En octobre 2025, le bureau du procureur de la CPI déclarait que le Venezuela n’avait fait « aucun progrès significatif » dans ses enquêtes nationales et qu’il fermait son bureau de Caracas, ce qui pouvait indiquer qu’elle se préparait à émettre des mandats d’arrêt. Ces décisions ont été suivies, le 11 décembre, par un vote de l’Assemblée nationale en faveur du retrait du Statut de Rome, que le Venezuela a ratifié en 2000. Il est possible qu’un mandat d’arrêt sous scellé de la CPI existe déjà à l’encontre de Maduro, pour des allégations de crimes contre l’humanité. Si tel était le cas, cela placerait l’administration Trump – qui sanctionne par ailleurs les juges de la CPI – dans la position de détenir un accusé de grande importance et de bloquer sa remise afin qu’il réponde des atrocités de masse de son régime. Le peuple vénézuélien continuera dès lors d’attendre une justice qui pourrait ne jamais venir.

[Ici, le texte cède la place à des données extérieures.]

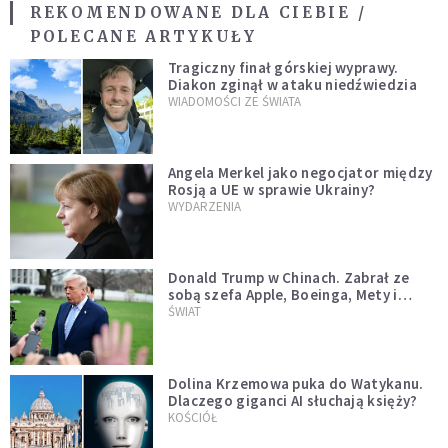
REKOMENDOWANE DLA CIEBIE /
POLECANE ARTYKUŁY
Tragiczny finał górskiej wyprawy.
Diakon zginął w ataku niedźwiedzia
WIADOMOŚCI ZE ŚWIATA
Angela Merkel jako negocjator między
Rosją a UE w sprawie Ukrainy?
WYDARZENIA
Donald Trump w Chinach. Zabrał ze
sobą szefa Apple, Boeinga, Mety i
Muska
ŚWIAT
Dolina Krzemowa puka do Watykanu.
Dlaczego giganci AI słuchają księży?
KOŚCIÓŁ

Lors de sa comparution, Maduro a plaidé non coupable des chefs d’accusation de narcoterrorisme, d’importation de cocaïne et de possession d’armes automatiques. L’avocat de son épouse, visiblement meurtrie et blessée, a demandé une radiographie pour vérifier si elle a eu des côtes fracturées lors de son enlèvement par l’armée. Bien que la défense ait contesté la légalité de la capture, le tribunal s’est estimé compétent en vertu de la doctrine américaine dite de « Ker-Frisbie », qui permet de considérer la juridiction d’une cour valide indépendamment de l’illégalité incontestable de l’enlèvement.

La doctrine Ker-Frisbie

Le droit interne américain peut en effet recourir à la doctrine Ker-Frisbie, un précédent du XIXe siècle – établi initialement en 1886 pour autoriser l’enlèvement et le procès dans l’Illinois d’un voleur nommé Frederick Ker, qui s’était enfui au Pérou. La doctrine affirme que le pouvoir d’un tribunal de juger une personne n’est pas compromis par le fait qu’elle a été amenée dans la juridiction du tribunal par « enlèvement forcé ». Cela a été réaffirmé de manière significative en 1992 lorsque la Cour suprême des États-Unis a estimé que l’enlèvement d’un ressortissant mexicain ne violait pas les traités d’extradition. Sa seule limite significative découle d’une affaire ouverte en 1974 contre un dénommé Francisco Toscanino, condamné pour trafic de drogue. Sa condamnation avait été déclarée invalide parce que des agents américains l’avaient enlevé et torturé en Uruguay afin de l’amener aux États-Unis, violant ainsi ses droits constitutionnels et le droit international.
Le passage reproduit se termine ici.